It’s official: Stephen Strasburg and the Nationals have agreed to a $245-million deal over seven years. What does it mean, you may be asking, for the reigning champ to bring back the World Series MVP on the largest contract ever for a pitcher? We’ve got you covered. One question at a time:
Are the Nationals now out on Anthony Rendon?
It would seem so.
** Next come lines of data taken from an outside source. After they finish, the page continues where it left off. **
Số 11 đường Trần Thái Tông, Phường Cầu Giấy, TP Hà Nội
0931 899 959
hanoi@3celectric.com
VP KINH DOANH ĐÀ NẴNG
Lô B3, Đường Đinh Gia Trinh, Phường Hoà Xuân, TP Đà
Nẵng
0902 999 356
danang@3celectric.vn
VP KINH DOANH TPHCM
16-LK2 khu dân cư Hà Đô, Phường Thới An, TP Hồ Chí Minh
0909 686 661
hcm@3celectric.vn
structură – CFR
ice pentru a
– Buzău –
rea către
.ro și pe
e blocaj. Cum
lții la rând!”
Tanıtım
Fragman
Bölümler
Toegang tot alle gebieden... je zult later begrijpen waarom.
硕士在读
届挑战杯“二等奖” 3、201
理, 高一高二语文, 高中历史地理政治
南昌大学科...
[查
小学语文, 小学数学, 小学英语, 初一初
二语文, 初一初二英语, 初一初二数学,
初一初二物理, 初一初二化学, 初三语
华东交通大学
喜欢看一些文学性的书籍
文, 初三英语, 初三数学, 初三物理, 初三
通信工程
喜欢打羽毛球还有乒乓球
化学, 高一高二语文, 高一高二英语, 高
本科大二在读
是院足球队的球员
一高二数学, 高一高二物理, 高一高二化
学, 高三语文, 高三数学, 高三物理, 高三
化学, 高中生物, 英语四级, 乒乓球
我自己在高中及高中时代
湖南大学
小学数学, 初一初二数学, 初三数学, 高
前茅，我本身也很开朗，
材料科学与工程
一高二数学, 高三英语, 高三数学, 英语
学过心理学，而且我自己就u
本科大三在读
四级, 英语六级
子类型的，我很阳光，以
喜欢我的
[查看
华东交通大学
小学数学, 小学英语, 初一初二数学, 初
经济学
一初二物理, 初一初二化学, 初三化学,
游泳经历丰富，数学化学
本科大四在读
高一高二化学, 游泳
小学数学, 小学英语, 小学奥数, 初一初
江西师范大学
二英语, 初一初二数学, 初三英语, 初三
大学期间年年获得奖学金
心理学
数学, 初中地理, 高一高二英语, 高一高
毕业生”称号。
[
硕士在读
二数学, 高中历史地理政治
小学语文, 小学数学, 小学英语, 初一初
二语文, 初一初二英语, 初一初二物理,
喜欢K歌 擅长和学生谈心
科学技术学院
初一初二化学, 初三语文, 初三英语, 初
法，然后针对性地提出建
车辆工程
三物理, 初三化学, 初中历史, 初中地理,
It had already looked that they would secure one of their two big-ticket free agents, but not both, and Nationals owner Mark Lerner said as much earlier this month: “We really can only afford to have one of those two guys.” (The word “afford” does a lot of work there, of course, but regardless of the financial details underneath, the seemed clear: “We really only want to pay full value for one of those two guys.”) Signing Strasburg—at top-dollar, at that—likely shuts the door on Rendon.
So where is Rendon going?
This should only escalate the rumors about him and the Rangers, where he could return to his home state of Texas, and join a club that seems poised to contend in the next few years. (And a flashy addition for the first year in a new stadium is never a bad thing.) But there’s also the Dodgers—sure, Justin Turner’s here, but this team is nothing if not creative in maximizing positional flexibility—and perhaps even the Braves, if they’re not able to re-sign Josh Donaldson. Or someone else! (The Phillies, post-Maikel Franco-non-tender?) At any rate, there should be a full market for his services, and it shouldn’t be surprising to see him finish with a deal close to Nolan Arenado’s $234-million extension from February.
And what are the Nationals doing about third base?
Chasing Donaldson would seem to be a smart move—a top-shelf talent at the hot corner, but due to his age, he’ll likely be available for less (and less time) than Rendon. The 34-year-old bounced back solidly last year from his prior health woes, and he’s by far the most attractive choice on the market behind Rendon. Other than him, Mike Moustakas is already off the board, which leaves you with… Brock Holt or Todd Frazier. Via trade, however, there may be at least one intriguing possibility: Kris Bryant could be available from the Cubs.
What does this mean for the rest of the pitching market?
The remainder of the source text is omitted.